Data for this task:

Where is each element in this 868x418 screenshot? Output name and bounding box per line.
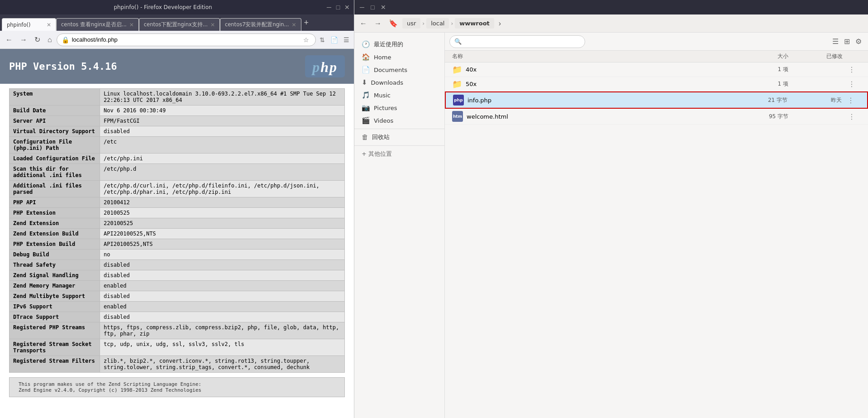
fm-close-button[interactable]: ✕ [379,4,388,11]
table-value: https, ftps, compress.zlib, compress.bzi… [100,322,345,339]
file-row-50x[interactable]: 📁 50x 1 项 ⋮ [445,77,868,91]
breadcrumb-sep2: › [451,20,453,27]
close-button[interactable]: ✕ [344,4,350,10]
table-row: Zend Extension220100525 [10,218,345,229]
sidebar-item-pictures[interactable]: 📷 Pictures [354,101,444,114]
sidebar-item-documents[interactable]: 📄 Documents [354,63,444,76]
breadcrumb-wwwroot[interactable]: wwwroot [455,18,494,29]
table-value: /etc [100,137,345,154]
sidebar-label-recent: 最近使用的 [374,40,403,48]
tab-close-icon[interactable]: ✕ [292,22,296,28]
fm-main: 🔍 ☰ ⊞ ⚙ 名称 大小 已修改 [445,33,868,418]
file-list: 📁 40x 1 项 ⋮ 📁 50x 1 项 [445,62,868,418]
minimize-button[interactable]: ─ [326,4,332,10]
php-footer-line2: Zend Engine v2.4.0, Copyright (c) 1998-2… [19,387,335,393]
table-row: DTrace Supportdisabled [10,312,345,322]
table-key: Zend Signal Handling [10,270,100,281]
refresh-button[interactable]: ↻ [32,34,43,46]
tab-centos3[interactable]: centos7安装并配置ngin... ✕ [220,18,301,31]
sidebar-divider [354,129,444,129]
list-view-button[interactable]: ☰ [830,35,840,48]
file-row-welcomehtml[interactable]: htm welcome.html 95 字节 ⋮ [445,109,868,125]
file-size: 1 项 [734,66,788,73]
table-row: Configuration File (php.ini) Path/etc [10,137,345,154]
bookmark-icon[interactable]: ☆ [301,34,311,45]
table-value: enabled [100,302,345,312]
file-menu-button[interactable]: ⋮ [843,65,861,74]
breadcrumb-usr[interactable]: usr [402,18,420,29]
fm-forward-button[interactable]: → [372,18,384,29]
table-row: PHP Extension BuildAPI20100525,NTS [10,239,345,250]
file-row-infophp[interactable]: php info.php 21 字节 昨天 ⋮ [445,91,868,109]
sidebar-item-home[interactable]: 🏠 Home [354,51,444,63]
reader-icon[interactable]: 📄 [329,34,340,45]
sidebar-item-trash[interactable]: 🗑 回收站 [354,131,444,144]
sidebar-label-videos: Videos [374,117,393,124]
tab-close-icon[interactable]: ✕ [210,22,215,28]
file-menu-button[interactable]: ⋮ [842,96,860,105]
menu-icon[interactable]: ☰ [342,34,351,45]
table-key: Registered Stream Filters [10,356,100,373]
table-key: Virtual Directory Support [10,126,100,137]
recent-icon: 🕐 [362,40,370,48]
nav-bar: ← → ↻ ⌂ 🔒 ☆ ⇅ 📄 ☰ [0,31,354,49]
new-tab-button[interactable]: + [301,18,312,28]
browser-title: phpinfo() - Firefox Developer Edition [4,4,322,10]
sync-icon[interactable]: ⇅ [318,34,327,45]
file-name: 40x [466,66,477,73]
browser-content: PHP Version 5.4.16 php SystemLinux local… [0,49,354,418]
grid-view-button[interactable]: ⊞ [842,35,852,48]
tab-label: centos 查看nginx是否启... [61,21,127,28]
address-input[interactable] [72,36,299,43]
music-icon: 🎵 [362,91,370,99]
sidebar-other-locations[interactable]: + 其他位置 [354,148,444,160]
sidebar-item-music[interactable]: 🎵 Music [354,89,444,101]
tab-label: phpinfo() [7,22,30,28]
sidebar-label-downloads: Downloads [371,79,403,86]
table-value: /etc/php.d [100,164,345,181]
table-row: SystemLinux localhost.localdomain 3.10.0… [10,89,345,106]
file-menu-button[interactable]: ⋮ [843,112,861,121]
table-row: Loaded Configuration File/etc/php.ini [10,154,345,164]
settings-button[interactable]: ⚙ [854,35,863,48]
tab-centos1[interactable]: centos 查看nginx是否启... ✕ [56,18,139,31]
table-row: PHP API20100412 [10,197,345,208]
table-key: Registered PHP Streams [10,322,100,339]
file-row-40x[interactable]: 📁 40x 1 项 ⋮ [445,62,868,77]
maximize-button[interactable]: □ [335,4,341,10]
file-size: 21 字节 [733,96,787,104]
tab-close-icon[interactable]: ✕ [47,22,51,28]
sidebar-item-downloads[interactable]: ⬇ Downloads [354,76,444,89]
table-row: Registered PHP Streamshttps, ftps, compr… [10,322,345,339]
tab-phpinfo[interactable]: phpinfo() ✕ [2,18,56,31]
breadcrumb-sep1: › [422,20,424,27]
fm-breadcrumb-expand[interactable]: › [496,18,504,29]
home-button[interactable]: ⌂ [45,34,55,46]
table-value: tcp, udp, unix, udg, ssl, sslv3, sslv2, … [100,339,345,356]
file-size: 1 项 [734,80,788,88]
fm-maximize-button[interactable]: □ [369,4,376,11]
back-button[interactable]: ← [3,34,15,46]
fm-back-button[interactable]: ← [357,18,370,29]
php-footer: This program makes use of the Zend Scrip… [9,377,345,397]
folder-icon: 📁 [452,65,462,74]
forward-button[interactable]: → [17,34,30,46]
search-input[interactable] [464,38,580,45]
sidebar-item-videos[interactable]: 🎬 Videos [354,114,444,127]
table-row: IPv6 Supportenabled [10,302,345,312]
table-value: enabled [100,281,345,291]
tab-close-icon[interactable]: ✕ [129,22,134,28]
table-key: Zend Multibyte Support [10,291,100,302]
browser-window: phpinfo() - Firefox Developer Edition ─ … [0,0,354,418]
sidebar-label-documents: Documents [374,67,407,73]
file-menu-button[interactable]: ⋮ [843,80,861,88]
tab-centos2[interactable]: centos下配置nginx支持... ✕ [139,18,220,31]
table-row: Registered Stream Socket Transportstcp, … [10,339,345,356]
address-bar: 🔒 ☆ [57,34,316,46]
fm-minimize-button[interactable]: ─ [358,4,366,11]
breadcrumb-local[interactable]: local [426,18,449,29]
table-key: Zend Memory Manager [10,281,100,291]
sidebar-item-recent[interactable]: 🕐 最近使用的 [354,38,444,51]
fm-bookmark-btn[interactable]: 🔖 [386,17,401,29]
col-name: 名称 [452,53,734,60]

What the task asks: Restate each of the entries above word for word and skip every image.

Result of the exercise:
Where is each element in this 868x418 screenshot? Output name and bounding box per line.
fm-close-button[interactable]: ✕ [379,4,388,11]
table-value: https, ftps, compress.zlib, compress.bzi… [100,322,345,339]
file-row-50x[interactable]: 📁 50x 1 项 ⋮ [445,77,868,91]
breadcrumb-sep2: › [451,20,453,27]
close-button[interactable]: ✕ [344,4,350,10]
table-row: Zend Extension220100525 [10,218,345,229]
sidebar-item-pictures[interactable]: 📷 Pictures [354,101,444,114]
sidebar-item-documents[interactable]: 📄 Documents [354,63,444,76]
breadcrumb-wwwroot[interactable]: wwwroot [455,18,494,29]
table-value: /etc [100,137,345,154]
sidebar-label-recent: 最近使用的 [374,40,403,48]
tab-close-icon[interactable]: ✕ [292,22,296,28]
fm-main: 🔍 ☰ ⊞ ⚙ 名称 大小 已修改 [445,33,868,418]
file-list: 📁 40x 1 项 ⋮ 📁 50x 1 项 [445,62,868,418]
minimize-button[interactable]: ─ [326,4,332,10]
php-footer-line2: Zend Engine v2.4.0, Copyright (c) 1998-2… [19,387,335,393]
table-row: DTrace Supportdisabled [10,312,345,322]
table-key: Zend Signal Handling [10,270,100,281]
refresh-button[interactable]: ↻ [32,34,43,46]
tab-centos3[interactable]: centos7安装并配置ngin... ✕ [220,18,301,31]
sidebar-divider [354,129,444,129]
list-view-button[interactable]: ☰ [830,35,840,48]
file-row-welcomehtml[interactable]: htm welcome.html 95 字节 ⋮ [445,109,868,125]
file-size: 1 项 [734,66,788,73]
table-row: Configuration File (php.ini) Path/etc [10,137,345,154]
bookmark-icon[interactable]: ☆ [301,34,311,45]
table-value: enabled [100,302,345,312]
file-menu-button[interactable]: ⋮ [843,65,861,74]
breadcrumb-usr[interactable]: usr [402,18,420,29]
fm-forward-button[interactable]: → [372,18,384,29]
table-row: PHP Extension BuildAPI20100525,NTS [10,239,345,250]
file-row-infophp[interactable]: php info.php 21 字节 昨天 ⋮ [445,91,868,109]
sidebar-item-home[interactable]: 🏠 Home [354,51,444,63]
reader-icon[interactable]: 📄 [329,34,340,45]
sidebar-item-trash[interactable]: 🗑 回收站 [354,131,444,144]
sidebar-label-videos: Videos [374,117,393,124]
tab-close-icon[interactable]: ✕ [210,22,215,28]
file-menu-button[interactable]: ⋮ [842,96,860,105]
menu-icon[interactable]: ☰ [342,34,351,45]
table-key: Registered Stream Filters [10,356,100,373]
table-key: Virtual Directory Support [10,126,100,137]
recent-icon: 🕐 [362,40,370,48]
nav-bar: ← → ↻ ⌂ 🔒 ☆ ⇅ 📄 ☰ [0,31,354,49]
new-tab-button[interactable]: + [301,18,312,28]
browser-title: phpinfo() - Firefox Developer Edition [4,4,322,10]
sync-icon[interactable]: ⇅ [318,34,327,45]
file-name: 40x [466,66,477,73]
browser-content: PHP Version 5.4.16 php SystemLinux local… [0,49,354,418]
grid-view-button[interactable]: ⊞ [842,35,852,48]
tab-label: centos 查看nginx是否启... [61,21,127,28]
address-input[interactable] [72,36,299,43]
music-icon: 🎵 [362,91,370,99]
sidebar-other-locations[interactable]: + 其他位置 [354,148,444,160]
sidebar-item-music[interactable]: 🎵 Music [354,89,444,101]
tab-label: phpinfo() [7,22,30,28]
sidebar-label-downloads: Downloads [371,79,403,86]
table-value: /etc/php.d [100,164,345,181]
table-row: SystemLinux localhost.localdomain 3.10.0… [10,89,345,106]
file-menu-button[interactable]: ⋮ [843,112,861,121]
table-row: Loaded Configuration File/etc/php.ini [10,154,345,164]
settings-button[interactable]: ⚙ [854,35,863,48]
tab-centos1[interactable]: centos 查看nginx是否启... ✕ [56,18,139,31]
table-row: PHP API20100412 [10,197,345,208]
table-key: Registered PHP Streams [10,322,100,339]
file-row-40x[interactable]: 📁 40x 1 项 ⋮ [445,62,868,77]
maximize-button[interactable]: □ [335,4,341,10]
file-size: 21 字节 [733,96,787,104]
tab-close-icon[interactable]: ✕ [47,22,51,28]
sidebar-item-downloads[interactable]: ⬇ Downloads [354,76,444,89]
table-row: Registered PHP Streamshttps, ftps, compr… [10,322,345,339]
tab-phpinfo[interactable]: phpinfo() ✕ [2,18,56,31]
breadcrumb-sep1: › [422,20,424,27]
fm-breadcrumb-expand[interactable]: › [496,18,504,29]
home-button[interactable]: ⌂ [45,34,55,46]
table-value: tcp, udp, unix, udg, ssl, sslv3, sslv2, … [100,339,345,356]
file-size: 1 项 [734,80,788,88]
fm-maximize-button[interactable]: □ [369,4,376,11]
back-button[interactable]: ← [3,34,15,46]
fm-back-button[interactable]: ← [357,18,370,29]
php-footer: This program makes use of the Zend Scrip… [9,377,345,397]
folder-icon: 📁 [452,65,462,74]
forward-button[interactable]: → [17,34,30,46]
search-input[interactable] [464,38,580,45]
sidebar-item-videos[interactable]: 🎬 Videos [354,114,444,127]
table-row: IPv6 Supportenabled [10,302,345,312]
table-value: enabled [100,281,345,291]
tab-close-icon[interactable]: ✕ [129,22,134,28]
table-key: Zend Multibyte Support [10,291,100,302]
browser-window: phpinfo() - Firefox Developer Edition ─ … [0,0,354,418]
sidebar-label-documents: Documents [374,67,407,73]
file-menu-button[interactable]: ⋮ [843,80,861,88]
tab-centos2[interactable]: centos下配置nginx支持... ✕ [139,18,220,31]
table-row: Registered Stream Socket Transportstcp, … [10,339,345,356]
address-bar: 🔒 ☆ [57,34,316,46]
fm-minimize-button[interactable]: ─ [358,4,366,11]
breadcrumb-local[interactable]: local [426,18,449,29]
table-key: Zend Memory Manager [10,281,100,291]
sidebar-item-recent[interactable]: 🕐 最近使用的 [354,38,444,51]
fm-bookmark-btn[interactable]: 🔖 [386,17,401,29]
col-name: 名称 [452,53,734,60]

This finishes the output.